Oh my  goodness!!  These look SO cool!!  I  follow China Glaze on Twitter, but somehow I missed the heads up on this collection!  
	

	
	
		
		

		
			





 Thanks for posting!!


----------



## Flaminbird (Dec 28, 2010)

Yw. I think this collection showed up on my facebook feed is how I found out about it.


----------



## OneDollarBuddha (Dec 29, 2010)

Always happy for more holos!! The OMG and Kaleidoscope collections were awesome so I have high hopes!


----------



## Rinstar (Jan 1, 2011)

There are some swatches of this here:


http://persistentlypolished.blogspot.com/2011/01/tronica-swatches-pic-heavy-post.html


----------



## HeavenLeiBlu (Jan 2, 2011)

^^^ Ooh, thanks! I missed out on OMG, so I'm glad to be able to get my  paws on these!


----------



## XicanaQueen (Jan 3, 2011)

Thanks for the 411, they look nice. I'm going to need to order some polishes.


----------



## Flaminbird (Jan 6, 2011)

Rinstar said:


> There are some swatches of this here:
> 
> 
> http://persistentlypolished.blogspot.com/2011/01/tronica-swatches-pic-heavy-post.html



 	Thanks for the link. I need to stop by Sally's this weekend and see if this is out yet. Now I read there's a Crackle collection coming out the end of January!


----------



## Rinstar (Jan 7, 2011)

No prob, I think Crackle is actually supposed to come out before Tronica. I don't know how that blogger found them so early!


----------



## Flaminbird (Jan 8, 2011)

Rinstar said:


> No prob, I think Crackle is actually supposed to come out before Tronica. I don't know how that blogger found them so early!
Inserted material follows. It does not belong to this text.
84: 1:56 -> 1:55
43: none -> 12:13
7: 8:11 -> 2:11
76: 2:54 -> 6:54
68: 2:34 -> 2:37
 	Thanks! I didnt stop by there today as I wanted to after reading this then reading on CG's site that they wouldnt be out till April at Sally's


----------



## Ashleybubbles83 (Feb 28, 2011)

can't wait for these to come out! i want all the pink/purple ones!


----------



## Ashleybubbles83 (Mar 13, 2011)

these are starting to show up at some Sally's locations, BTW!!!


----------



## dxgirly (Mar 13, 2011)

I don't know why, but my Sally's never gets new China Glaze collections. Everytime I go in there, they're just carrying the same old regular lineup. booo


----------



## Ashleybubbles83 (Mar 28, 2011)

im still looking for 3D Fantasy and Digital Dawn!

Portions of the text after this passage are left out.